John has a dream of creating a place where like-minded photographers can practice their craft and maybe take prize winning pictures of birds and other flora & fauna.
an English safari camp
Although John has only been the proud owner of Millers Wood for less than two years, he has already prepared much of the site by removing some trees to allow more light in, and has started a program of replanting some areas in order to attract butterflies and other interesting insect and animal species.
This site is remote, and does not have general services like electricity and running water. But John has constructed 6 timber bird hides, a "kitchen" and a toilet hut.
Although the loo is not an authentic African long-drop, the timber buildings and their remote location puts me in mind of a safari camp.
The "kitchen" is really a simple, timber built lounge where guests can sit and eat their picnic lunch, boil water for tea or coffee, and warm themselves by the wood-burner on chilly days.
Each hide faces an area of interest that John has constructed to allow great views of visiting birds. Although we were there for 6 hours, time goes really quickly when you are engrossed in photography, so I only made use of 2 of the 6 hides, before it was suddenly time to go home!
I spent the morning in one hide with my 3 colleagues, and much of the afternoon in a second hide.

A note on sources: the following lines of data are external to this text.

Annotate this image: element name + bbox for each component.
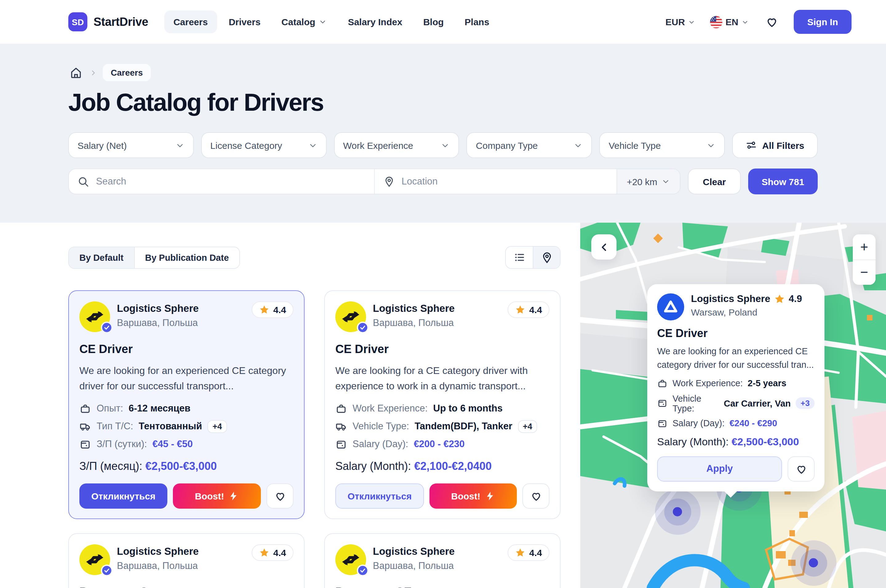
map-marker[interactable]: [809, 558, 818, 567]
attribute-label: Vehicle Type:: [353, 421, 409, 432]
view-toggle-group: [505, 246, 560, 269]
chevron-down-icon: [742, 18, 749, 26]
brand-logo: SD: [68, 12, 87, 32]
job-attribute: Salary (Day): €200 - €230: [335, 438, 550, 450]
nav-catalog-label: Catalog: [281, 16, 315, 27]
more-items-badge[interactable]: +3: [796, 398, 815, 409]
favorites-button[interactable]: [762, 12, 781, 32]
job-attribute: Vehicle Type: Tandem(BDF), Tanker +4: [335, 420, 550, 433]
brand[interactable]: SD StartDrive: [68, 12, 148, 32]
attribute-label: Salary (Day):: [353, 438, 408, 450]
job-cards-grid: Logistics Sphere Варшава, Польша 4.4 CE …: [68, 290, 560, 588]
nav-catalog[interactable]: Catalog: [272, 10, 336, 33]
job-card[interactable]: Logistics Sphere Варшава, Польша 4.4 CE …: [324, 290, 560, 519]
language-selector[interactable]: EN: [709, 13, 750, 30]
company-location: Варшава, Польша: [117, 560, 245, 571]
job-card[interactable]: Logistics Sphere Варшава, Польша 4.4 Вод…: [324, 533, 560, 588]
company-name: Logistics Sphere: [117, 545, 245, 557]
rating-badge: 4.4: [508, 544, 550, 561]
nav-careers[interactable]: Careers: [164, 10, 217, 33]
more-items-badge[interactable]: +4: [208, 420, 227, 433]
favorite-button[interactable]: [266, 483, 293, 508]
home-icon[interactable]: [68, 65, 84, 80]
job-title[interactable]: CE Driver: [335, 343, 550, 356]
boost-button[interactable]: Boost!: [429, 483, 517, 508]
more-items-badge[interactable]: +4: [518, 420, 537, 433]
map-back-button[interactable]: [591, 234, 617, 260]
clear-button[interactable]: Clear: [688, 168, 741, 194]
filter-label: License Category: [210, 140, 282, 150]
popup-job-title[interactable]: CE Driver: [657, 327, 815, 340]
popup-location: Warsaw, Poland: [691, 307, 802, 317]
page-title: Job Catalog for Drivers: [68, 88, 818, 116]
boost-button[interactable]: Boost!: [173, 483, 261, 508]
map-view-toggle[interactable]: [533, 247, 560, 268]
job-card[interactable]: Logistics Sphere Варшава, Польша 4.4 Вод…: [68, 533, 305, 588]
all-filters-button[interactable]: All Filters: [732, 132, 818, 158]
company-name: Logistics Sphere: [373, 545, 501, 557]
nav-blog[interactable]: Blog: [414, 10, 453, 33]
favorite-button[interactable]: [788, 456, 815, 481]
salary-month-value: €2,500-€3,000: [731, 436, 799, 447]
filter-row: Salary (Net) License Category Work Exper…: [68, 132, 818, 158]
popup-company-logo: [657, 293, 684, 321]
verified-badge-icon: [357, 564, 369, 576]
attribute-label: Work Experience:: [673, 378, 743, 388]
filter-work-experience[interactable]: Work Experience: [334, 132, 459, 158]
job-title[interactable]: Водитель CE: [335, 585, 550, 588]
star-icon: [259, 304, 269, 315]
job-attribute: Work Experience: Up to 6 months: [335, 402, 550, 414]
company-logo: [335, 302, 366, 332]
nav-drivers[interactable]: Drivers: [219, 10, 269, 33]
briefcase-icon: [657, 378, 668, 388]
apply-button[interactable]: Откликнуться: [80, 483, 167, 508]
filter-label: Company Type: [476, 140, 538, 150]
location-input[interactable]: [400, 175, 608, 188]
map-canvas[interactable]: + − Logistics Sphere 4.9 Warsaw, Poland: [580, 223, 886, 588]
filter-company-type[interactable]: Company Type: [467, 132, 592, 158]
zoom-in-button[interactable]: +: [853, 234, 875, 260]
sliders-icon: [746, 140, 757, 151]
verified-badge-icon: [101, 564, 113, 576]
salary-month-label: Salary (Month):: [657, 436, 728, 447]
attribute-value: Tandem(BDF), Tanker: [415, 421, 512, 432]
sort-by-default[interactable]: By Default: [69, 247, 134, 268]
job-title[interactable]: CE Driver: [80, 343, 293, 356]
company-logo: [80, 544, 110, 575]
favorite-button[interactable]: [523, 483, 550, 508]
zoom-out-button[interactable]: −: [853, 260, 875, 285]
search-input[interactable]: [95, 175, 365, 188]
popup-rating: 4.9: [789, 293, 802, 304]
job-attribute: Опыт: 6-12 месяцев: [80, 402, 293, 414]
job-card[interactable]: Logistics Sphere Варшава, Польша 4.4 CE …: [68, 290, 305, 519]
map-zoom-controls: + −: [853, 234, 875, 285]
sort-by-publication-date[interactable]: By Publication Date: [134, 247, 239, 268]
apply-button[interactable]: Apply: [657, 456, 782, 481]
salary-month-value: €2,500-€3,000: [146, 460, 217, 472]
brand-name: StartDrive: [93, 15, 148, 28]
breadcrumb-current[interactable]: Careers: [103, 64, 151, 81]
company-name: Logistics Sphere: [373, 303, 501, 314]
filter-license-category[interactable]: License Category: [201, 132, 327, 158]
popup-job-description: We are looking for an experienced CE cat…: [657, 345, 815, 372]
radius-selector[interactable]: +20 km: [617, 169, 680, 194]
list-toolbar: By Default By Publication Date: [68, 246, 560, 269]
filter-salary-net[interactable]: Salary (Net): [68, 132, 194, 158]
star-icon: [515, 304, 526, 315]
chevron-down-icon: [662, 177, 670, 186]
job-title[interactable]: Водитель C: [80, 585, 293, 588]
nav-salary-index[interactable]: Salary Index: [339, 10, 411, 33]
show-results-button[interactable]: Show 781: [748, 168, 818, 194]
apply-button[interactable]: Откликнуться: [335, 483, 424, 508]
job-list-column: By Default By Publication Date Logistics…: [68, 223, 560, 588]
star-icon: [774, 293, 785, 304]
map-marker[interactable]: [673, 507, 682, 516]
heart-icon: [794, 462, 808, 475]
list-view-toggle[interactable]: [506, 247, 533, 268]
filter-vehicle-type[interactable]: Vehicle Type: [599, 132, 725, 158]
filter-label: Work Experience: [343, 140, 413, 150]
sign-in-button[interactable]: Sign In: [794, 10, 851, 34]
currency-selector[interactable]: EUR: [664, 14, 697, 30]
nav-plans[interactable]: Plans: [455, 10, 499, 33]
rating-badge: 4.4: [508, 302, 550, 318]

So this was our first hide;
|photo taken with wide-angle lens, so hide looks much further away from "stage" than it really is|
...the "stage" (shown on the right of the picture above) is about eye-level when viewed from inside the hide, and is only about 3m away.
With the rear door closed and the Jack Pyke net curtains down, the birds don't really notice you. Even talking quietly, or the click of SLR shutters does not seem to worry them.
The stage is set with concealed bird food (i.e. concealed from the direct view of the camera). And because the birds have played this game before, they soon arrive to feed.
John also encourages users to do much of the work themselves, such as arrange props and bait the stage in order to get the desired results.
|We get great spotted woodpeckers visiting our garden, but I have never seen so many in one place at the same time.|
Its not only the birds that take to the stage to feed;
The second hide, that I made use of during the afternoon, is a specially built reflection pool;
|The view looking back towards the hide. You cant see in through those curtains!|
Looking out from inside the hide;
|Once again this is using a 10mm wide angle. The distance to the far bank is probably only 4-5m|
Although the main feature of this hide is the reflection pool, I just concentrated on the birds arriving on the 2 upright wood stumps;
|Pentax K-30 with Pentax DA 55-300mm ED at 260mm, F7.1, 1/400s, ISO 400.|
|This robin has a curiously curved upper beak|
|Marsh tit or Willow tit?|
At Millers Wood, visitor numbers are strictly limited, as John would like everyone to have a great experience, which could easily be compromised by having too many people on site at the same time.
On the day of our visit, there were 4 in our group, plus 2 others. I was amazed that I didn't see the other 2 people all day, until we were all in the lane, loading cars in preparation for the drive home.
John is happy to offer advice to photographers of all levels, or just leave you to get on with the business of taking pictures.
Millers wood is a valuable and [possibly] unique location for photographers in the south of England.